72の法則をご存じでしょうか。投資の世界ではよく知られた法則ですが、投資のリターンを考える時に暗算で使えて、資産が増えていくのにかかる時間のイメージを持つときにとても便利です。
お金が2倍になる年数 × リターンの年率 = 72
で計算をします。
目次
年率リターンから投資額が2倍になる年数が分かる
リターンごとのイメージを持つためにいくつか例を挙げます。
7%の場合:
72 ÷ 7 (%) = 10.2 (年)
3%の場合:
72 ÷ 3 (%) = 24 (年)
0.3%の場合:
72 ÷ 0.3(%) = 240 (年)
米国株などは過去は平均する10%弱なので7%程度は期待できるかもしれません。10年で2倍になるイメージです。
最近の米国債は税後で3%程度のリターンの商品がありますが、年率3%だと2倍になるのにかかる年数は24年ですから、約四半世紀かかるということになります。安全なものはその分時間がかかるのが分かります。24年後は何歳になっているか、と考えますね。
0.3%は現在の日本の個人向け国債変動10年の金利です。
3%のちょうど10倍になりますので240年かかります。何も無いよりは良いですが、日本国債を買っているだけでは自分が生きているうちに資産形成することはできなさそうです。
一定期間後に2倍にするには何%のリターンが必要か分かる
逆に、何年で倍にしたい、という目標があればそのために必要な年率リターンは以下の通りになります。
5年の場合:
72 ÷ 5(年) = 14.4(%)
10年の場合:
72 ÷ 10(年) = 7.2(%)
20年の場合:
72 ÷ 10(年) = 3.6(%)
30年の場合:
72 ÷ 30(年) = 2.4(%)
「あなたのお金が5年で倍になります。投資しませんか?」
と言ってくる人がいたら14.4%のリターンを保証していることになります。非常にリスクが高いか、ほとんど詐欺だと思った方が良いでしょう。伝説の投資家ウォーレン・バフェットの過去50年の平均リターンは19%だそうです。一般の世界では瞬間的にそういう数字が出ることがあっても、数年、数十年と続けることができるのは彼くらいではないでしょうか。
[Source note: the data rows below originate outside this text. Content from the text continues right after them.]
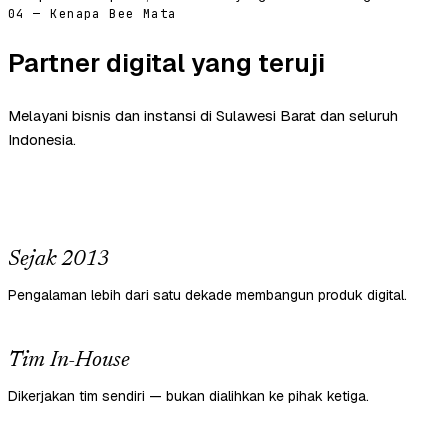
04 — Kenapa Bee Mata
Partner digital yang teruji
Melayani bisnis dan instansi di Sulawesi Barat dan seluruh
Indonesia.
Sejak 2013
Pengalaman lebih dari satu dekade membangun produk digital.
Tim In-House
Dikerjakan tim sendiri — bukan dialihkan ke pihak ketiga.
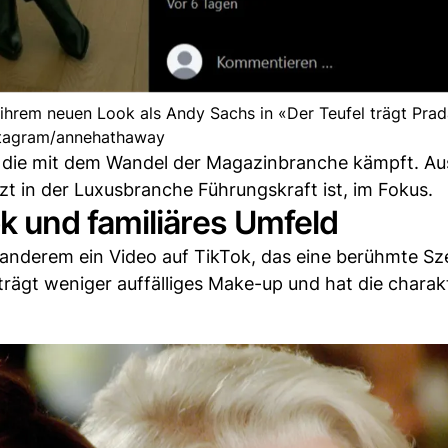
hrem neuen Look als Andy Sachs in «Der Teufel trägt Prad
stagram/annehathaway
y, die mit dem Wandel der Magazinbranche kämpft. A
jetzt in der Luxusbranche Führungskraft ist, im Fokus.
 und familiäres Umfeld
r anderem ein Video auf TikTok, das eine berühmte S
 trägt weniger auffälliges Make-up und hat die charak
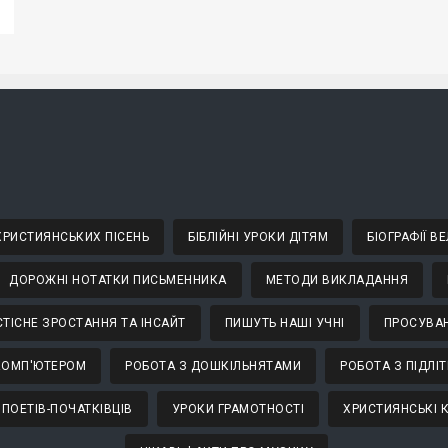
 ХРИСТИЯНСЬКИХ ПІСЕНЬ
БІБЛІЙНІ УРОКИ ДІТЯМ
БІОГРАФІЇ 
ДОРОЖНІ НОТАТКИ ПИСЬМЕННИКА
МЕТОДИ ВИКЛАДАННЯ
ТІСНЕ ЗРОСТАННЯ ТА ІНСАЙТ
ПИШУТЬ НАШІ УЧНІ
ПРОСУВАН
КОМП'ЮТЕРОМ
РОБОТА З ДОШКІЛЬНЯТАМИ
РОБОТА З ПІДЛІ
 ПОЕТІВ-ПОЧАТКІВЦІВ
УРОКИ ГРАМОТНОСТІ
ХРИСТИЯНСЬКІ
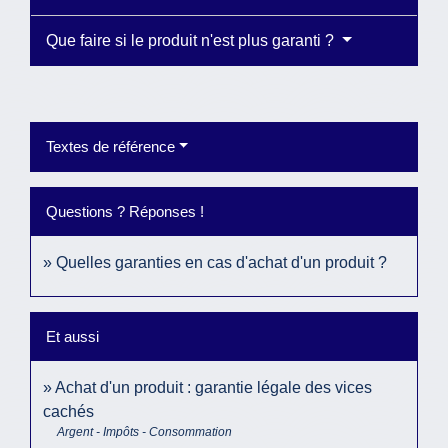
Que faire si le produit n'est plus garanti ?
Textes de référence
Questions ? Réponses !
Quelles garanties en cas d'achat d'un produit ?
Et aussi
Achat d'un produit : garantie légale des vices
cachés
Argent - Impôts - Consommation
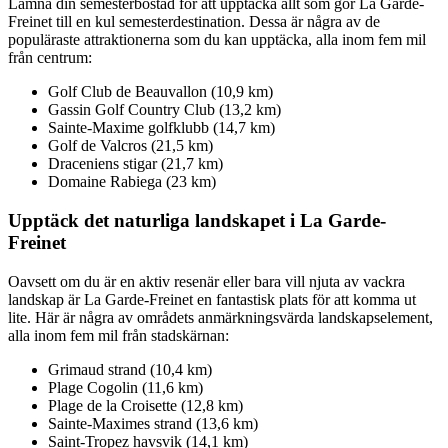
Lämna din semesterbostad för att upptäcka allt som gör La Garde-
Freinet till en kul semesterdestination. Dessa är några av de
populäraste attraktionerna som du kan upptäcka, alla inom fem mil
från centrum:
Golf Club de Beauvallon (10,9 km)
Gassin Golf Country Club (13,2 km)
Sainte-Maxime golfklubb (14,7 km)
Golf de Valcros (21,5 km)
Draceniens stigar (21,7 km)
Domaine Rabiega (23 km)
Upptäck det naturliga landskapet i La Garde-
Freinet
Oavsett om du är en aktiv resenär eller bara vill njuta av vackra
landskap är La Garde-Freinet en fantastisk plats för att komma ut
lite. Här är några av områdets anmärkningsvärda landskapselement,
alla inom fem mil från stadskärnan:
Grimaud strand (10,4 km)
Plage Cogolin (11,6 km)
Plage de la Croisette (12,8 km)
Sainte-Maximes strand (13,6 km)
Saint-Tropez havsvik (14,1 km)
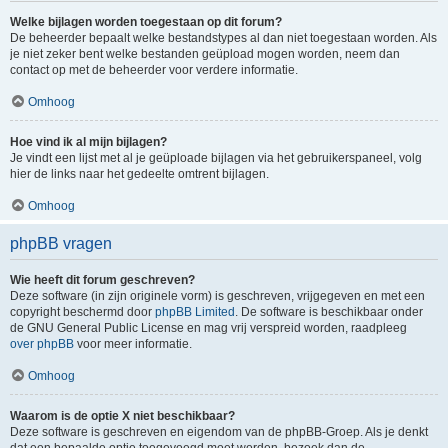
Welke bijlagen worden toegestaan op dit forum?
De beheerder bepaalt welke bestandstypes al dan niet toegestaan worden. Als
je niet zeker bent welke bestanden geüpload mogen worden, neem dan
contact op met de beheerder voor verdere informatie.
Omhoog
Hoe vind ik al mijn bijlagen?
Je vindt een lijst met al je geüploade bijlagen via het gebruikerspaneel, volg
hier de links naar het gedeelte omtrent bijlagen.
Omhoog
phpBB vragen
Wie heeft dit forum geschreven?
Deze software (in zijn originele vorm) is geschreven, vrijgegeven en met een
copyright beschermd door
phpBB Limited
. De software is beschikbaar onder
de GNU General Public License en mag vrij verspreid worden, raadpleeg
over phpBB
voor meer informatie.
Omhoog
Waarom is de optie X niet beschikbaar?
Deze software is geschreven en eigendom van de phpBB-Groep. Als je denkt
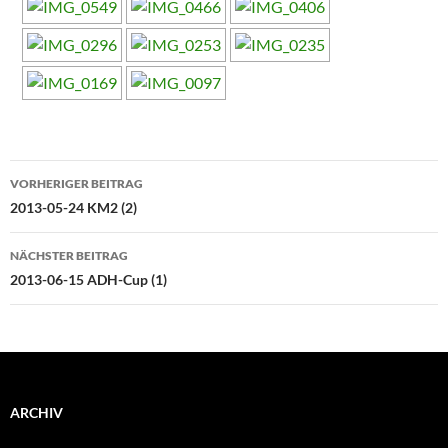
Beitragsnavigation
VORHERIGER BEITRAG
2013-05-24 KM2 (2)
NÄCHSTER BEITRAG
2013-06-15 ADH-Cup (1)
ARCHIV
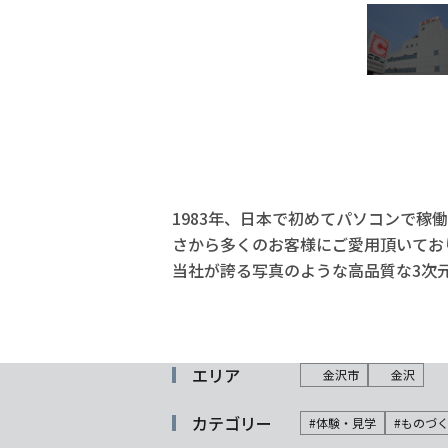
1983年、日本で初めてパソコンで稼
さから多くのお客様にご愛用頂いてお
当社が誇る写真のような高品質な3次元
エリア
金沢市
金沢
カテゴリー
#体験・見学
#ものづ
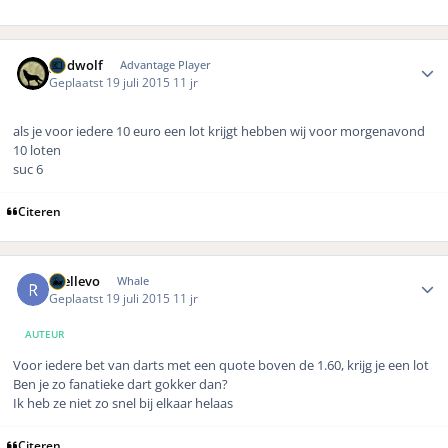
Author stats
geldwolf
Advantage Player
Geplaatst
19 juli 2015
11 jr
als je voor iedere 10 euro een lot krijgt hebben wij voor morgenavond
10 loten
suc 6
Citeren
Author stats
rhellevo
Whale
Geplaatst
19 juli 2015
11 jr
AUTEUR
Voor iedere bet van darts met een quote boven de 1.60, krijg je een lot
Ben je zo fanatieke dart gokker dan?
Ik heb ze niet zo snel bij elkaar helaas
Citeren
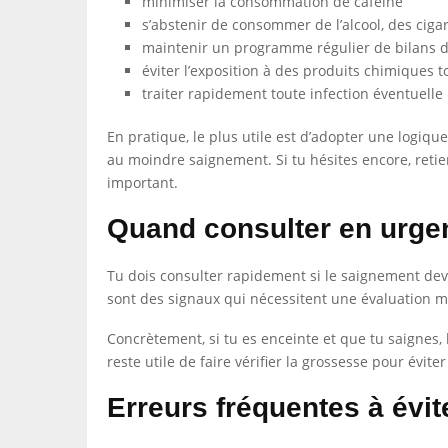
minimiser la consommation de caféine
s’abstenir de consommer de l’alcool, des ciga
maintenir un programme régulier de bilans 
éviter l’exposition à des produits chimiques 
traiter rapidement toute infection éventuelle
En pratique, le plus utile est d’adopter une logiqu
au moindre saignement. Si tu hésites encore, retie
important.
Quand consulter en urge
Tu dois consulter rapidement si le saignement devie
sont des signaux qui nécessitent une évaluation m
Concrètement, si tu es enceinte et que tu saignes,
reste utile de faire vérifier la grossesse pour évi
Erreurs fréquentes à évit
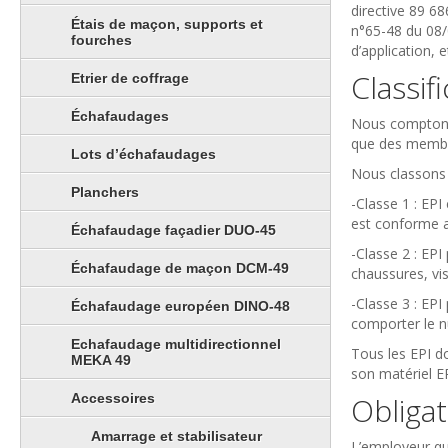
directive 89 68
Étais de maçon, supports et
n°65-48 du 08/
fourches
d’application, e
Classif
Etrier de coffrage
Échafaudages
Nous comptons 7
que des membre
Lots d’échafaudages
Nous classons 
Planchers
-Classe 1 : EPI
est conforme a
Échafaudage façadier DUO-45
-Classe 2 : EPI
Échafaudage de maçon DCM-49
chaussures, visi
-Classe 3 : EPI
Échafaudage européen DINO-48
comporter le nu
Echafaudage multidirectionnel
Tous les EPI d
MEKA 49
son matériel EP
Accessoires
Obligat
Amarrage et stabilisateur
L’employeur qui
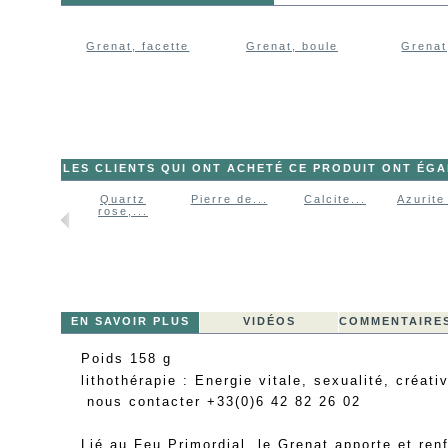
Grenat, facette
Grenat, boule
Grenat
LES CLIENTS QUI ONT ACHETÉ CE PRODUIT ONT ÉG
Quartz
Pierre de...
Calcite...
Azurite
rose,...
EN SAVOIR PLUS
VIDÉOS
COMMENTAIRES
Poids 158 g
lithothérapie : Energie vitale, sexualité, créati
nous contacter +33(0)6 42 82 26 02
Lié au Feu Primordial, le Grenat apporte et ren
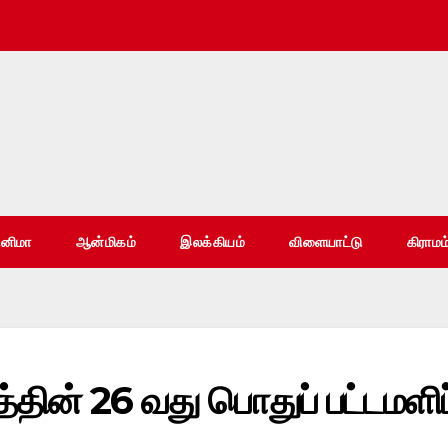
ினிமா
ஆன்மிகம்
இலக்கியம்
விளையாட்டு
கிராமம
்தின் 26 வது பொதுப் பட்டமளிப்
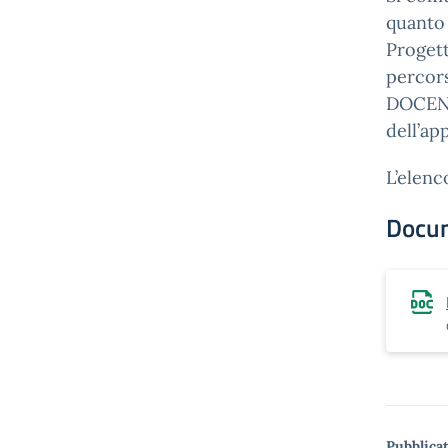
quanto 
Progett
percor
DOCENT
dell’ap
L’elenc
Docu
Pubblicat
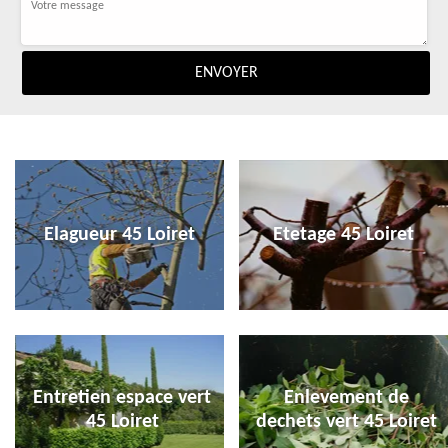
Elagueur 45 Loiret
Etetage 45 Loiret
Entretien espace vert
Enlevement de
45 Loiret
dechets vert 45 Loiret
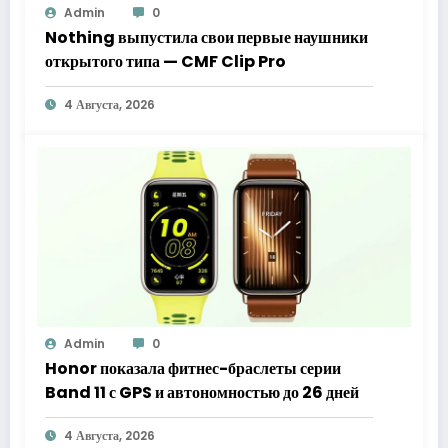
Admin
0
Nothing выпустила свои первые наушники
открытого типа — CMF Clip Pro
4 Августа, 2026
Admin
0
Honor показала фитнес-браслеты серии
Band 11 с GPS и автономностью до 26 дней
4 Августа, 2026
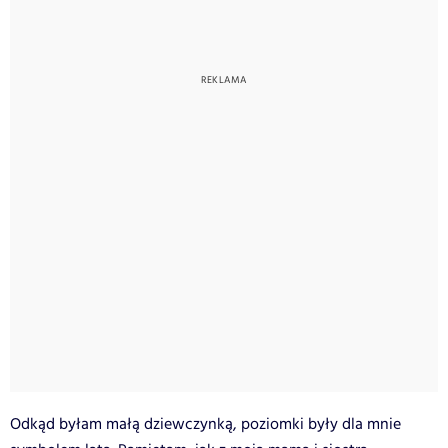
Odkąd byłam małą dziewczynką, poziomki były dla mnie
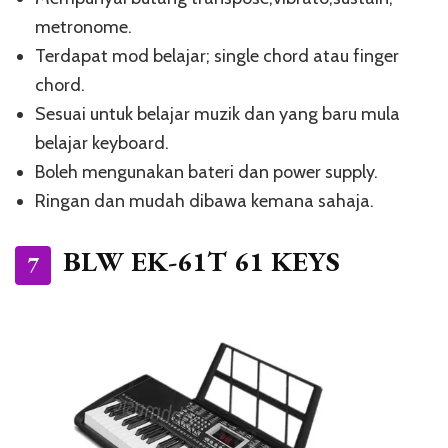
metronome.
Terdapat mod belajar; single chord atau finger
chord.
Sesuai untuk belajar muzik dan yang baru mula
belajar keyboard.
Boleh mengunakan bateri dan power supply.
Ringan dan mudah dibawa kemana sahaja.
BLW EK-61T 61 KEYS
7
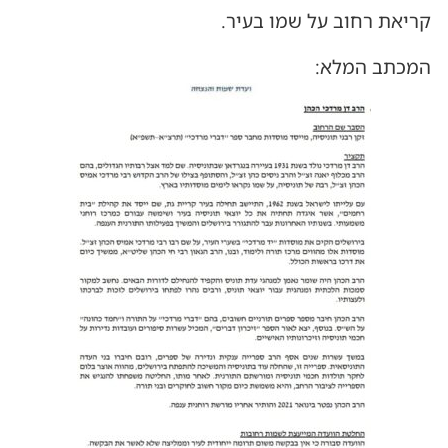
קריאת רחוב על שמו בעיר.
המכתב המלא:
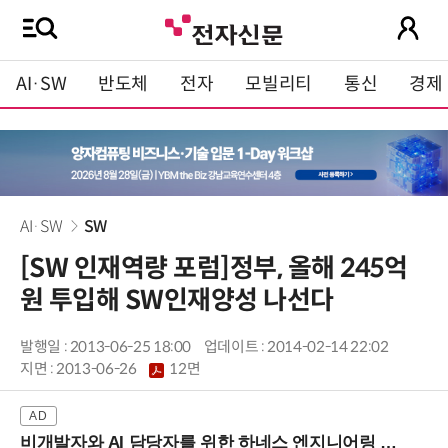
AI·SW
반도체
전자
모빌리티
통신
경제
AI·SW
SW
[SW 인재역량 포럼]정부, 올해 245억
원 투입해 SW인재양성 나선다
발행일 : 2013-06-25 18:00
업데이트 : 2014-02-14 22:02
지면 :
2013-06-26
12면
비개발자와 AI 담당자를 위한 하네스 엔지니어링 입문과정 (8/20 신논현역)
継続的に15%、20%といったリターンはほぼあり得ないと考えた方が良さそうです。
20年の3.6%くらいになると選択肢が色々とありそうですね。
ちなみに国民の年金を運用している「年金積立金管理運用独立行政法人(GPIF)」の目標としている運用利回りは「賃金上昇率+1.7%」です。保険料収入と年金給付が、賃金水準の変化に応じて変動するため「賃金上昇率」を要素に加えているので少し複雑に見えますが、要は「実質的な運用利回り(スプレッド)」は1.7%が目標ということです。
逆に借金をした時の増え方がイメージできる(怖くなる)
消費者金融の金利は一般的に18%です。すごく高いですね!
これを72の法則に当てはめると
72 ÷ 18(%) = 4(年)
たった4年で借金が倍になってしまいます!恐ろしいスピードですね。なぜ消費者金融からお金を借りてはいけないのか分かります。
金利は味方にするもので決して敵に回すものではないですね。